The Libri Prohibiti – the library of “prohibited books” – was opened in 1990. The foundation of the Libri Prohibiti was initiated by Jiří Gruntorád, pre-1989 publisher and collector of samizdat literature and signatory of the Charter 77, who had been twice imprisoned because of his samizdat activities. Gruntorád wanted to collect in one place exile and samizdat literature and to make it accessible to the public in order to help clarifying Czechoslovak recent history. According to him, the library should serve as a “message about past times,” and show how the communist regime in Czechoslovakia functioned. Nowadays, the library’s entire collection consists of about 40 500 library units and more than 3 400 periodicals in the areas of literature, literary science, history, political science, philosophy, theology, sociology, culture and politics, the field of human rights, international relations and others. Apart from samizdat and exile monographs and periodicals, the library also focuses on collecting documents concerning violations of human and civil rights in former Czechoslovakia and the entire Soviet bloc. This is why the collection The Czechoslovak Students’ Movement of the 1960s Collection (The Ivan Dejmal Collection) is also part of the Libri Prohibiti.
Ivan Dejmal (1946–2008) was an important Czechoslovak student activist in the 1960s and a representative of the Movement of Revolutionary Youth. He was active at the University of Agriculture in Prague where he studied at the Agronomic Faculty from 1965–1970. He was lead activist of the Independent Students’ Organization at this university and represented it also at the Prague Youth Parliament and the Union of University Students. He also participated in activities with the Movement of Revolutionary Youth, for which he was arrested in early 1970 and sentenced to unconditional imprisonment for two years.
Ivan Dejmal kept materials related to his activities in the students’ movement. He not only made a collection of his own documents (handwritten notes or drafts of his texts) but also of working documents and parts of archives of the Independent Students‘ Organization containing, among others, also the materials of the Prague Youth Parliament and of the Union of University Students. Parts of the Czechoslovak Youth Union’s University Council archive also became part of the Ivan Dejmal collection. After the occupation of Czechoslovakia in August 1968, Ivan Dejmal and Jiří Müller took these papers from the seat of the Czechoslovak Youth Union and later on Ivan Dejmal kept documents concerning the University of Agriculture in Prague.

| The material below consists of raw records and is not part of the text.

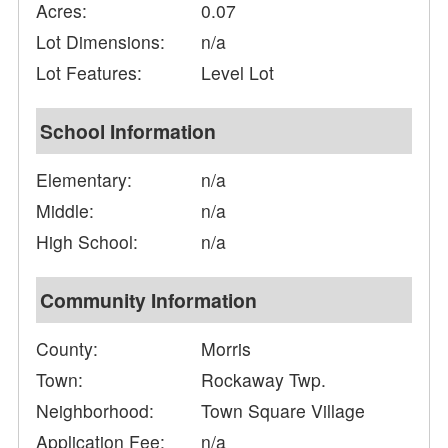
Acres:
0.07
Lot Dimensions:
n/a
Lot Features:
Level Lot
School Information
Elementary:
n/a
Middle:
n/a
High School:
n/a
Community Information
County:
Morris
Town:
Rockaway Twp.
Neighborhood:
Town Square Village
Application Fee:
n/a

Ivan Dejmal split his collection of documents into several parts after the August 1968 occupation and in fearing it would be confiscated, he hid the documents at his friends’ homes who successively hid them in two places. Parts of the collection were damaged by water but they mostly remained legible. Ivan Dejmal reclaimed the collection in 1990, and in 1998 and 2000 he gave it to the Libri Prohibiti Library where it has been stored until now. In 2001 the collection was organised by historian Jaroslav Pažout within the European Union EIDHR grant.
There are not many sources kept about the students’ movements in Czechoslovakia in the 1960s and most of them are stored in unorganised collections that are difficult to access. That is why the Ivan Dejmal Collection is a very important and valuable testimony about the oppositional activities of students in Czechoslovakia in the mentioned period including the famous “year of student-led revolts” 1968.
The Libri Prohibiti Library, where the Ivan Dejmal Collection is now stored, does not only make books and magazines accessible to the public, but it also organises various activities such as exhibitions (focusing on exile and samizdat visual artists, photographers and other topics) or literary evenings (dedicated mostly to samizdat and exile authors). The library also hosts an annual award ceremony by the PANT Civic Society which gives the Jaromír Šavrda Prize for Testimonial about the Totality.
The Libri Prohibiti has also participated in the creation of many publications, films (mainly documentaries) and exhibitions; it cooperates with radio stations, theatres, and several websites.